§ **Task**
Every line from the one with "Volvo S40 V50 1.6" to the one with "Produktdetails anzeigen", including those two, is to be copied exactly; all other lines of the entries below are left out.

§ **Extracted records**
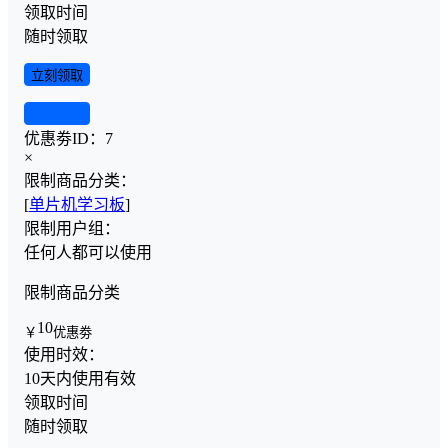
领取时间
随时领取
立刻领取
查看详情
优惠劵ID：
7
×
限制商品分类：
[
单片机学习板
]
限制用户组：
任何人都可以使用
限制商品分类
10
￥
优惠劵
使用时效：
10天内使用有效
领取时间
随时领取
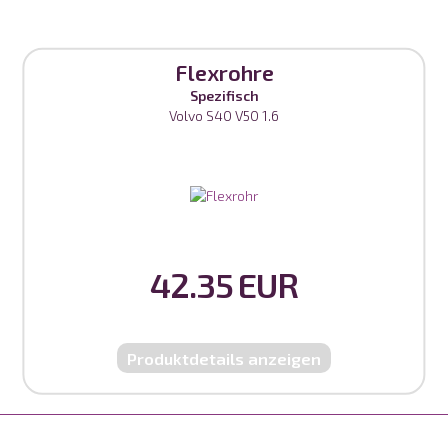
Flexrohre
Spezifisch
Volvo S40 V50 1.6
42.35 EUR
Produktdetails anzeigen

--

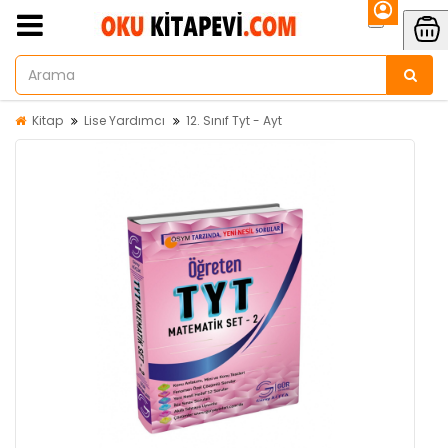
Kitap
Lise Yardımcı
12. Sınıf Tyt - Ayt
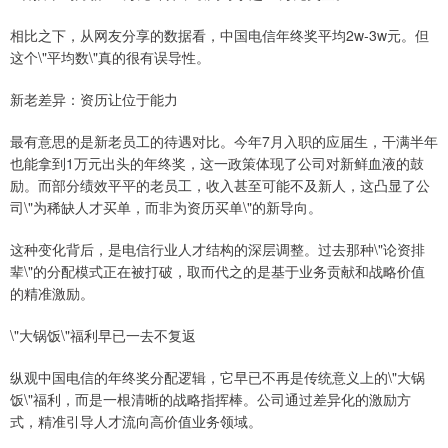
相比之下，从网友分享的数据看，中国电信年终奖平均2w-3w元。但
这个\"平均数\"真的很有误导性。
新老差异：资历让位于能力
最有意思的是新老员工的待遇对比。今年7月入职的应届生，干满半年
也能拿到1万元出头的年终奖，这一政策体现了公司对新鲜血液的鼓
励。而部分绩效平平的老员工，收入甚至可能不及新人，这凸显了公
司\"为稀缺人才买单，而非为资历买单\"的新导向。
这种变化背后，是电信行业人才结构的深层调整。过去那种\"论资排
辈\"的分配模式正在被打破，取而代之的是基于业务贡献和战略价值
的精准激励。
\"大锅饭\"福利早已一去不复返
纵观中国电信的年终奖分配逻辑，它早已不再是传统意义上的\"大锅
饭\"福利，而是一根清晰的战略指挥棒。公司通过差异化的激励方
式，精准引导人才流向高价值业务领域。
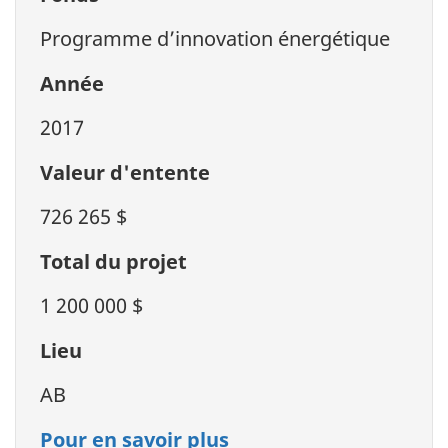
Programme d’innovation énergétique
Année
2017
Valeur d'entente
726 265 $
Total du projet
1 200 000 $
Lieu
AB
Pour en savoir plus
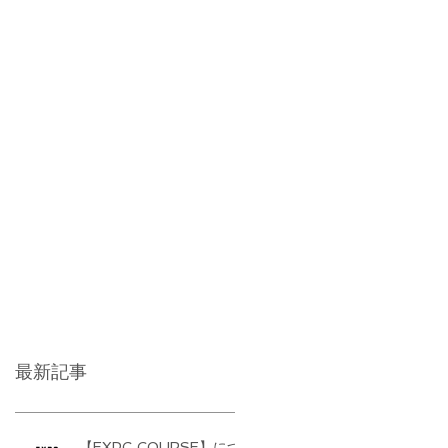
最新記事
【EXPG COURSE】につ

* * *

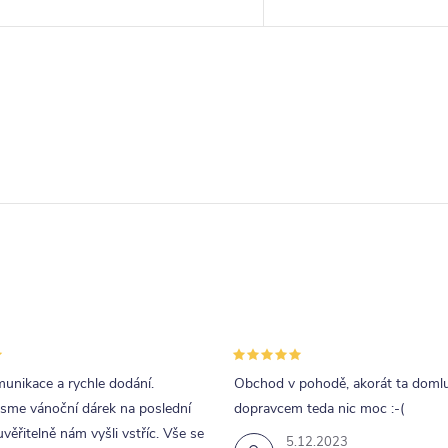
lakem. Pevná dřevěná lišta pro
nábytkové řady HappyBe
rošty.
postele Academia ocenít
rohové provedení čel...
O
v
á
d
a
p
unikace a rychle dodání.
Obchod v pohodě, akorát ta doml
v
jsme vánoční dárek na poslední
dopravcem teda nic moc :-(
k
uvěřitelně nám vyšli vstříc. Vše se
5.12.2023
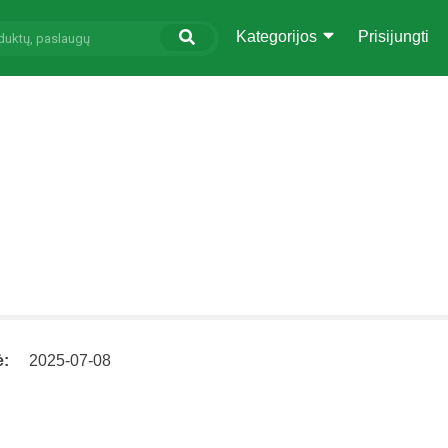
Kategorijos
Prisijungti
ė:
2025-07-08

§ **Output below**
Volvo S40 V50 1.6
42.35 EUR
Produktdetails anzeigen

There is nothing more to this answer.